В зале между тем медленно погасла люстра.
Открылся занавес.
Уже первая реплика, произнесенная артистом, исполнявшим роль городничего, заставила Князева насторожиться.
— «Я пригласил вас, господа, чтобы сообщить вам пренеприятное известие. К нам едет ревизор…»
Раиса Петровна, подавшись к мужу, прошептала:
— Знаешь, это кто будет? Народный артист Игорь Корягин. Всего два спектакля у нас сыграет, сегодня и послезавтра.
Князев слушал супругу с таким изумлением, словно та с русского языка перешла на турецкий.
А к слуге Осипу тем временем обратился встреченный аплодисментами Хлестаков:
— «А, опять валялся на кровати?»
— «Да зачем же бы мне валяться? Не видал я разве кровати, что ли?» — ответил Осип.
— «Врешь. Валялся. Вся склочена…»
Низко опустив голову, Князев закрыл руками лицо.
Он уже узнал своего попутчика.
«Совсем, видать, заработался. Ведет себя как ненормальный», — пронеслось в голове у Раисы Петровны, а Князев уже открыл лицо. Он выпрямился, подался чуть вперед и устремил взгляд на сцену. Очень ему хотелось, чтобы народный артист его увидел в эту минуту и понял, что он теперь в курсе дела и у него больше нет никаких оснований для тревоги.
Но Хлестаков не смотрел на Князева. Он мастерски, свободно играл свою роль.
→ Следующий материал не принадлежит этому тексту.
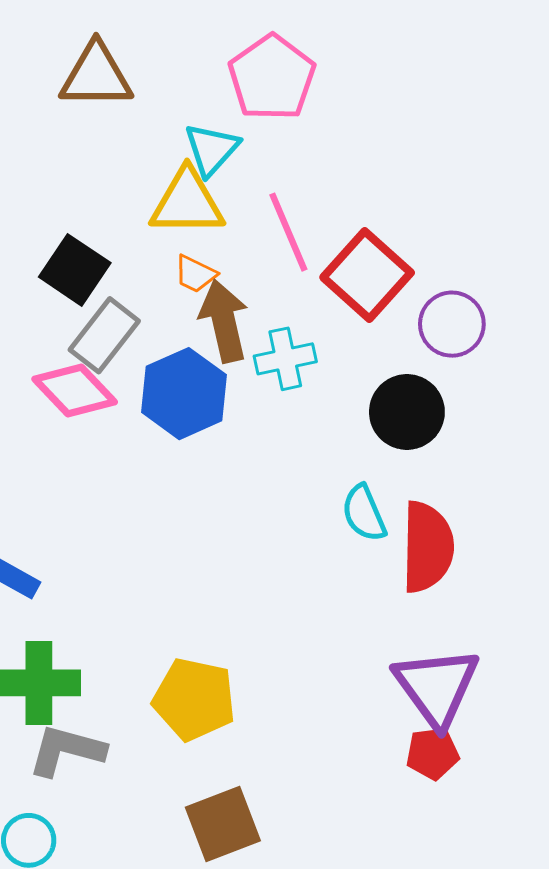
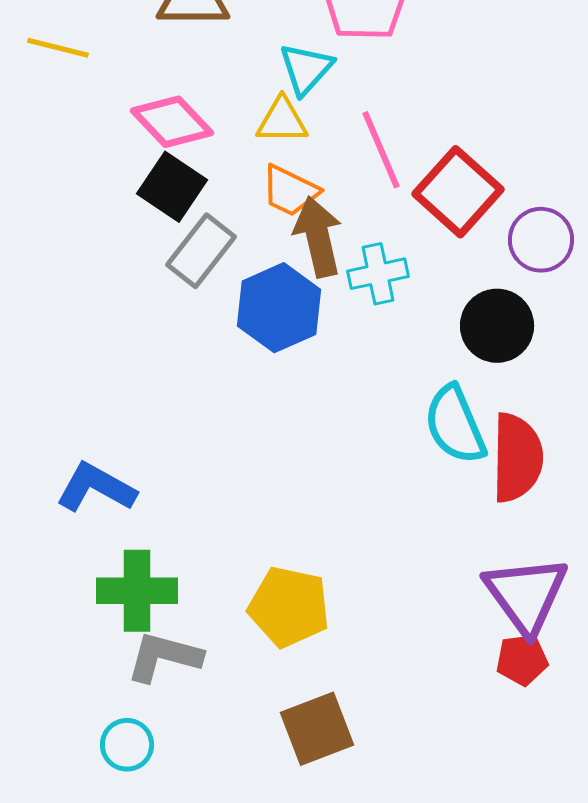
yellow triangle: (187, 202) -> (282, 121), size x0.7
orange trapezoid: (195, 274) -> (290, 191), size x1.4
pink diamond: (75, 391) -> (172, 122), moved
cyan semicircle: (364, 513) -> (455, 425), size x1.4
А Князев изо всех сил старался казаться спокойным, даже беспечным.
Но ему это почему-то никак не удавалось.
1983
ПОВЕСТЬ
ДЕНЬ, НОЧЬ И СНОВА ДЕНЬ
Он уже довольно долго глядел в окно, но ничего такого особо интересного не заметил. Навстречу поезду резво, слегка пританцовывая, бежал молодой лесок, тянулись телеграфные провода. Один за другим — раз! раз! раз! — пролегали столбы, на поперечных рейках белели изоляторы. Если прищуриться, кажется, что это не изоляторы, а голуби. Уселись в ряды и молчат. Но вообще-то они не молчат, они гудят, вроде бы воркуют. Отсюда не слыхать. Если выскочить на ходу из вагона и приложить ухо к столбу, тогда другое дело. Изоляторы, конечно, тут ни при чем, и то, что они похожи на белых голубей, тоже не имеет никакого значения. Звуки идут от проводов. Провода натянуты, как струны, и потому гудят, в особенности когда ветер, вот как сейчас…
Ветер влетает в окно, занавеска выгибается парусом и тихо пощелкивает.
Сколько можно лежать? На его часах уже без пяти минут девять. Отличные часы. Еще дед их носил, много лет прошло, а им хоть бы что, идут как миленькие.
Он надел рубашку, натянул брюки наподобие джинсов и посмотрел вниз.
У окна сидела девушка. Она читала книгу, и было видно, что никакого ей нет дела до окружающих. А вообще-то в купе никаких окружающих сейчас не было, они, скорей всего, ушли в вагон-ресторан, и майор и его жена.